The Slow Death of American Defense

By Robert Kaplan

The bottom may be starting to fall out of the U.S. defense budget. I do not refer to numbers when I say this. I am not interested in numbers. I am only interested in public support for those numbers.

For decades since Pearl Harbor, the American public has firmly and quietly acquiesced to a robust military presence around the globe in defense of freedom. The Japanese attack on the U.S. Navy in Hawaii in 1941 shocked the public into the immediate need to defeat the Axis powers. Then the Cold War reigned for 44 years following World War II -- ignited in the public mind by the Korean War. Because Communism represented such a demonstrable ideological and geopolitical threat, even those who were ordinarily isolationist put aside their reservations and henceforth became committed to a big army, a big navy, and a big air force. True, after the Cold War there was an urge towards reduced defense budgets, manifested during the Clinton presidency. But 9/11 revealed that as but a brief interlude. The defense budget thus skyrocketed during the younger Bush administration.

But now the world is changing in a number of ways that do not obviously argue for such a robust defense. Notice, I used the word "obviously." Certainly, defense needs are pressing, but they are becoming so in a somewhat subtle and obscure way. Thus, the public is having a hard time being convinced.

For example, defense experts understand the importance of "presence" -- that is, having enough warships and fighter jets in a region to reinforce American diplomacy, reassure allies and deter possible adversaries such as the Chinese. But the public may ask: Well, if there is no obvious and direct threat to the United States, couldn't we reduce the numbers of those ships and planes a bit -- or more than a bit?

And by the way, the public may also ask: Just why do we need a big army? After all, we're not going to fight anymore of those stupid wars in the Middle East. Actually, we might need a big army for an occupation of part of North Korea, if the regime there ever unraveled. But that is the kind of hypothetical example the public would naturally be skeptical about.
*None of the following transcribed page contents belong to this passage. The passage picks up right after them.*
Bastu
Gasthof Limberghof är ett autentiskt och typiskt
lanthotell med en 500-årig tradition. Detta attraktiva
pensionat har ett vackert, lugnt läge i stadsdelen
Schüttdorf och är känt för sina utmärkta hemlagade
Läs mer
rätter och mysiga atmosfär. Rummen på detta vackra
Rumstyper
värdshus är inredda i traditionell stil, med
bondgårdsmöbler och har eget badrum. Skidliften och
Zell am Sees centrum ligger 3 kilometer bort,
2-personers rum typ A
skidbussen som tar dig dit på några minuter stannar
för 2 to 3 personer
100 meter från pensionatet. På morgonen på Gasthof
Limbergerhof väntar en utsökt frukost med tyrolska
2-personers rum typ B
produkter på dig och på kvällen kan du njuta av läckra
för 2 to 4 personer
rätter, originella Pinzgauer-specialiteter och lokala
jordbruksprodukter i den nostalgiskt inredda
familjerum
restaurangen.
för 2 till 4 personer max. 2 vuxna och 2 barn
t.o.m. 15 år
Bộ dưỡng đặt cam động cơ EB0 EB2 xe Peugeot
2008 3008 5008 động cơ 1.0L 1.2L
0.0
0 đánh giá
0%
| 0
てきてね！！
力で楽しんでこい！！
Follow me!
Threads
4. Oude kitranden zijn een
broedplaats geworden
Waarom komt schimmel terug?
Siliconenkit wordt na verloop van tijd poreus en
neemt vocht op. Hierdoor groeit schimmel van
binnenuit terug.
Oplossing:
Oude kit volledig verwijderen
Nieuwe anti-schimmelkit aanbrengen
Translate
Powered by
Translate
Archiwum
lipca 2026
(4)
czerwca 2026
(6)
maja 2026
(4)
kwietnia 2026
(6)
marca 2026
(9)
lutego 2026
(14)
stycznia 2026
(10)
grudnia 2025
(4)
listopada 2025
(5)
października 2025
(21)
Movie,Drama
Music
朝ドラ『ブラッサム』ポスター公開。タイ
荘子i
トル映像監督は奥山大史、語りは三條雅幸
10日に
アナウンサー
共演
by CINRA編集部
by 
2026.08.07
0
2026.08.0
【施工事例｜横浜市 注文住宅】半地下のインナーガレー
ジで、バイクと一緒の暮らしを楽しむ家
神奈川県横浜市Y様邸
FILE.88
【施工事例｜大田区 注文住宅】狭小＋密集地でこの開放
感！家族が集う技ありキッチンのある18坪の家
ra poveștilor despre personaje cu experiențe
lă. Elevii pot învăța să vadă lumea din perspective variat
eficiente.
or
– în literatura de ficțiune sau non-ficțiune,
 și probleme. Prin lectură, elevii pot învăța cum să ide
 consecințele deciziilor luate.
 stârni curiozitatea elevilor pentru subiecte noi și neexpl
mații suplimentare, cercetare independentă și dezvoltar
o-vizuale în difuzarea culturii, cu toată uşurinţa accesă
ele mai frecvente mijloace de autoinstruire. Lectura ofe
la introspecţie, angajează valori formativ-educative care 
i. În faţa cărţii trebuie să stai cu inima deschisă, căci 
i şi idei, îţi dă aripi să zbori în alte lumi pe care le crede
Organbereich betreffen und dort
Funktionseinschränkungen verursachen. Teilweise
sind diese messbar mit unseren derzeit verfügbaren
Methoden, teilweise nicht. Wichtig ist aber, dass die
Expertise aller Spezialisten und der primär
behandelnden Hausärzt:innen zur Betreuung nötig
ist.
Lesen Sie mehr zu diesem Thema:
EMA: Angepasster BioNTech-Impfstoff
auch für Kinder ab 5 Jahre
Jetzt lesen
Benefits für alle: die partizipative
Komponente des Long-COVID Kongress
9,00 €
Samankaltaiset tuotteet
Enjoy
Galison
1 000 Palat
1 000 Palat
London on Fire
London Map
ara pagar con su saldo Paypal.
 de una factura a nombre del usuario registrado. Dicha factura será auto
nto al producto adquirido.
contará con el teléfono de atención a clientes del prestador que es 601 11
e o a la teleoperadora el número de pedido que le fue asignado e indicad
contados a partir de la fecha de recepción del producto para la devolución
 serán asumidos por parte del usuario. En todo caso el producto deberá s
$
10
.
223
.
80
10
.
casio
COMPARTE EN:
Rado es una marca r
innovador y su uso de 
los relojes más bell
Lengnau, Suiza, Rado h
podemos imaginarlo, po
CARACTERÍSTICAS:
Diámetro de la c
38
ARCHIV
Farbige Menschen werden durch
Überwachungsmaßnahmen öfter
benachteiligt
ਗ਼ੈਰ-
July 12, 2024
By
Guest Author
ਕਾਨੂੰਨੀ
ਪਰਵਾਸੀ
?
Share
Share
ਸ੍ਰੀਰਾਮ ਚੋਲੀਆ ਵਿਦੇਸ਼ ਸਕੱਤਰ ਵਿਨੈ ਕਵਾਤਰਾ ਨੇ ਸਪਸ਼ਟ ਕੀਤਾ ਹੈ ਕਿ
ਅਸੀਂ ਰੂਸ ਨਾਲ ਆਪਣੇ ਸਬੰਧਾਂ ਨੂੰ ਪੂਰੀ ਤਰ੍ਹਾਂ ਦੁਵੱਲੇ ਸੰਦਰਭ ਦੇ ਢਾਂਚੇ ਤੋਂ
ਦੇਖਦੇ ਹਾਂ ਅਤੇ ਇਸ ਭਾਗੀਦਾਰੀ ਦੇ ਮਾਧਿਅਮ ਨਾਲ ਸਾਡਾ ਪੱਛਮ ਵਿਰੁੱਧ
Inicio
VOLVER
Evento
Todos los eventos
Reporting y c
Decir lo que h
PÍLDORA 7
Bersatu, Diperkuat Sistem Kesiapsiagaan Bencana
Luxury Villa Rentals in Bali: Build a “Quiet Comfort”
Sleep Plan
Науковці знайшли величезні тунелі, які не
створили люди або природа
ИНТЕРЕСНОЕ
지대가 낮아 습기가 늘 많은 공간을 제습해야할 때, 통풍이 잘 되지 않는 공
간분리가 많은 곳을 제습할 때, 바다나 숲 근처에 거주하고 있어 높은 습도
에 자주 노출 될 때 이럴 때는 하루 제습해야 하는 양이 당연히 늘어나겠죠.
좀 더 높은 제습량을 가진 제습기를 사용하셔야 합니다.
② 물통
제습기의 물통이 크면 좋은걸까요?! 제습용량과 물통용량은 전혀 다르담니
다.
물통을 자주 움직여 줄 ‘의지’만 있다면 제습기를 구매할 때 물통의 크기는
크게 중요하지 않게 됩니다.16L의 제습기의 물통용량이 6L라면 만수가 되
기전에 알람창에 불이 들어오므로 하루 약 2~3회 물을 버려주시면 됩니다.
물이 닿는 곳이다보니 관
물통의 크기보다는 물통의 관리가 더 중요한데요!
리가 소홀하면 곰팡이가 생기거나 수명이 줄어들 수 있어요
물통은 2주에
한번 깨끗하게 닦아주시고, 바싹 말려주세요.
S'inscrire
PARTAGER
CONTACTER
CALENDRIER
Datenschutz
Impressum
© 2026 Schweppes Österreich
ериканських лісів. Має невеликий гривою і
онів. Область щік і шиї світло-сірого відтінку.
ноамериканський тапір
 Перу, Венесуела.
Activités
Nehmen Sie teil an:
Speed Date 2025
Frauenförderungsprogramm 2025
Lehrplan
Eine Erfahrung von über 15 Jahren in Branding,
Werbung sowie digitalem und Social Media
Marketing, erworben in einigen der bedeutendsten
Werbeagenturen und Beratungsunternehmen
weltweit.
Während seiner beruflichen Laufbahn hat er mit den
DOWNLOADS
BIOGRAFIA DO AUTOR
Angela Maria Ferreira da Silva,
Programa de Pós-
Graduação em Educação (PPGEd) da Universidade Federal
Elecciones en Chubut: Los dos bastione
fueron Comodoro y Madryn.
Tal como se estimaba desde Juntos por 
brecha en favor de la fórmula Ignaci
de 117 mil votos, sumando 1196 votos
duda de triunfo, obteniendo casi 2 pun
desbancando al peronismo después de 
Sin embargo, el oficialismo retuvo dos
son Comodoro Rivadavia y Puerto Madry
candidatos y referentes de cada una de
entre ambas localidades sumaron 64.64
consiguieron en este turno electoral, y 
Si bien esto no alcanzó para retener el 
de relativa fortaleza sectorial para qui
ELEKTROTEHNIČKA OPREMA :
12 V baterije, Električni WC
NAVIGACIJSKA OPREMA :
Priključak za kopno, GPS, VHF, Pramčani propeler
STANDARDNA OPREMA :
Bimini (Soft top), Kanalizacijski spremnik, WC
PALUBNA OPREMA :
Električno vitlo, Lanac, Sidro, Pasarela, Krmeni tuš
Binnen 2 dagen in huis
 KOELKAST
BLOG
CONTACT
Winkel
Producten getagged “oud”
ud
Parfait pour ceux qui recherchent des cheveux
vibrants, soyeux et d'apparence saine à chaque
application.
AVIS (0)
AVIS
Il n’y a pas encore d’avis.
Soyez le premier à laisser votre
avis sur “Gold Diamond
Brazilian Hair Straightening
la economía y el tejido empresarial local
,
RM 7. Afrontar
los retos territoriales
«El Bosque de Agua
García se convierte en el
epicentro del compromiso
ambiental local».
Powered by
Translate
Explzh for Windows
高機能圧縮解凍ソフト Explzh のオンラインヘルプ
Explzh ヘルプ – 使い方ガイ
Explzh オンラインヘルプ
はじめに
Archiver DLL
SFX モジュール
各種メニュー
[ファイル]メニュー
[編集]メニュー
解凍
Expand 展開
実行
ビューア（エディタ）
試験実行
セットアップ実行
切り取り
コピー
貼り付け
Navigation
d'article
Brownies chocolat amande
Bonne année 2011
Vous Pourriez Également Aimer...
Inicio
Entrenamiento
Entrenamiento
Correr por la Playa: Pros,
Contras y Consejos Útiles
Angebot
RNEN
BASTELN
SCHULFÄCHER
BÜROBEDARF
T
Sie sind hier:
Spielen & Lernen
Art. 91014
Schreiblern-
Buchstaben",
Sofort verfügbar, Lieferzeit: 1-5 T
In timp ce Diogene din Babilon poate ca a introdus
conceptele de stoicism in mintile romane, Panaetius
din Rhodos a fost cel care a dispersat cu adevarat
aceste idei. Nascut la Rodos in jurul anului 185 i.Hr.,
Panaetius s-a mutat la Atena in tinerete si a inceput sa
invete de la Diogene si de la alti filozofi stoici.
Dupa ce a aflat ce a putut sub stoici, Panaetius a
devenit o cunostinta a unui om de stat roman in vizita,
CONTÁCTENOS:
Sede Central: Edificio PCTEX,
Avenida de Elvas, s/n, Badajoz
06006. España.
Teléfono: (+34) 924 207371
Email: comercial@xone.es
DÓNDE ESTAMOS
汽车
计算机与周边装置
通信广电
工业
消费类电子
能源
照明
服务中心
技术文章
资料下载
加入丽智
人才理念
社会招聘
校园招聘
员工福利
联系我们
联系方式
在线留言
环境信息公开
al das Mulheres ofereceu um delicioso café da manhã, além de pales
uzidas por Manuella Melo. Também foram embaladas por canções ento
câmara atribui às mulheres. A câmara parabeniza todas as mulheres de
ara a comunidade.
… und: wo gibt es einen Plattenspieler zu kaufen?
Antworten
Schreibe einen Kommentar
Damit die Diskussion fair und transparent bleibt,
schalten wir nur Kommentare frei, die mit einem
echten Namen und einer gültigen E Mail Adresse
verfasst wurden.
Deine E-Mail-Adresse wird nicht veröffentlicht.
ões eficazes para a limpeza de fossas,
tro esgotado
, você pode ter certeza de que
Of course, the public may not like the idea of a radical regime such as Iran's getting a nuclear weapon. Thus, the public may countenance an attack on Iran's nuclear facilities at some stage if negotiations fail. But if that attack ever involved more than just firing missiles from offshore for longer than, say, a week, the public could easily turn against the White House. And a war against Iran might require a campaign lasting many weeks, with many unintended consequences.

The American public just has never been enthusiastic about great military crusades unless the threat against the homeland is concrete and immediate. Policy intellectuals sometimes talk breezily about how Americans are willing to sacrifice. No! A democratic public, in fact, hates sustained sacrifice unless it involves its own core self-interest.

Indeed, humanitarian interventionists have been confronting this very dilemma for two decades now. Remember, the public tolerated humanitarian interventions in the Balkans even as it was never enthusiastic about them. And it tolerated them only because there were no American casualties. Once casualties mounted in Iraq, and Afghanistan looked increasingly like a stalemate, public support for those wars dropped precipitously.

In fact, the world may finally be turning into a place where the public sees less and less reason for an overwhelmingly large defense budget.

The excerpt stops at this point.